January 19, 2004 By Chris Uncategorized

From time to time as I travel around the country working on First Nations issues, I sometimes hear from non-Aboriginal people how First Nations were immigrants too, as if this somehow undermines the notion of Aboriginal title. While no one population group ever seems to stay put for very long, First Nations have had a very long history of occupation of the coast. Here in the Vancouver area settlements dating back 9000 have been discovered in a number of places along the Fraser River and in parts of Burrard inlet. These settlements would have been established not long after the ice melted 10,000 years ago.

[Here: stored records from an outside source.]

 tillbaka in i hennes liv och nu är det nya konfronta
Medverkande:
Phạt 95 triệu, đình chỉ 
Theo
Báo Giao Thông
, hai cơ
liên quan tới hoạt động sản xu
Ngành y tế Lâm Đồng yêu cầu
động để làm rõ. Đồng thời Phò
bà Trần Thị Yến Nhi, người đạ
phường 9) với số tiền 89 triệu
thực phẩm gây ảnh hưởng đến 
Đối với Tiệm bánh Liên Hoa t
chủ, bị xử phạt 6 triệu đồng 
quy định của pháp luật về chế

But today comes news that even older settlements have been discovered on the coast. According to this story (read quickly; the link will rot), there has been occupation of Haida Gwaii (Queen Charlotte Islands) for up to 12,000 years:

“Pieces of two spear points discovered in a remote limestone cave on B.C.’s Queen Charlotte Islands represent the oldest evidence of human occupation on the Pacific coast of North America north of California.

Animal bones found in sediment layers next to the spear points on the west side of Moresby Island outside Gwaii Haanas National Park are confirmed to date back 11,800-12,100 years (a figure calculated from 10,500-10,800 radiocarbon years).”

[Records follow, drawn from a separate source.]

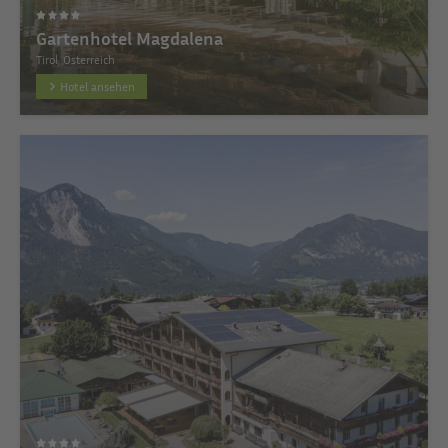
Gartenhotel Magdalena
Tirol, Österreich
Hotel ansehen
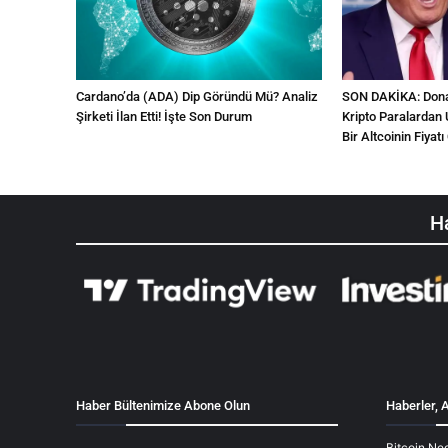
Cardano’da (ADA) Dip Göründü Mü? Analiz
SON DAKİKA: Donal
Şirketi İlan Etti! İşte Son Durum
Kripto Paralardan 
Bir Altcoinin Fiyatı 
Ha
Haber Bültenimize Abone Olun
Haberler, A
Bitcoin Ned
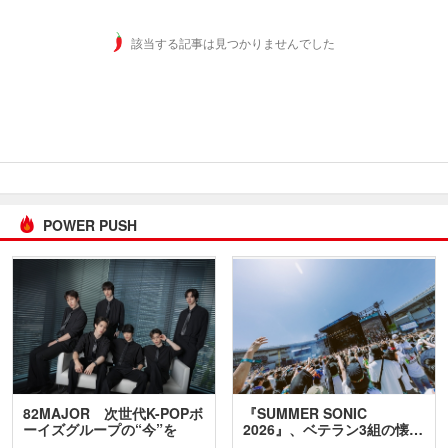
該当する記事は見つかりませんでした
POWER PUSH
82MAJOR 次世代K-POPボ
『SUMMER SONIC
ーイズグループの“今”を
2026』、ベテラン3組の懐…
訊…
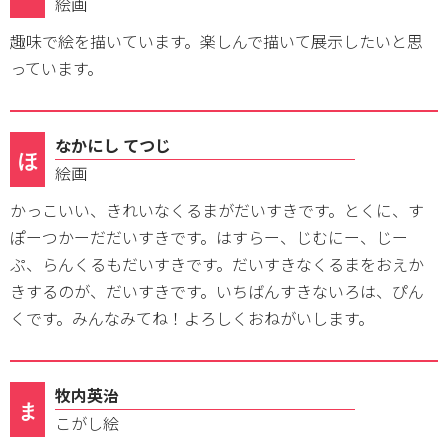
絵画
趣味で絵を描いています。楽しんで描いて展示したいと思
っています。
なかにし てつじ
ほ
絵画
かっこいい、きれいなくるまがだいすきです。とくに、す
ぽーつかーだだいすきです。はすらー、じむにー、じー
ぷ、らんくるもだいすきです。だいすきなくるまをおえか
きするのが、だいすきです。いちばんすきないろは、ぴん
くです。みんなみてね！よろしくおねがいします。
牧内英治
ま
こがし絵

If you compare that against what was happening in the rest of the world at that time you can see just how old First Nations occupation in British Columbia really is. For example, 8,000 years ago, most of these non-Aboriginal folks ancestors were just discovering how to grow cereals and domesticate sheep in Mesopotamia and Persia. It was only 5,000 years ago that Egyptian civilization got going. First Nations folks have been in this province for more than twice that amount of time.

Kind of funny to be involved in “land claims” with that kind of pedigree eh?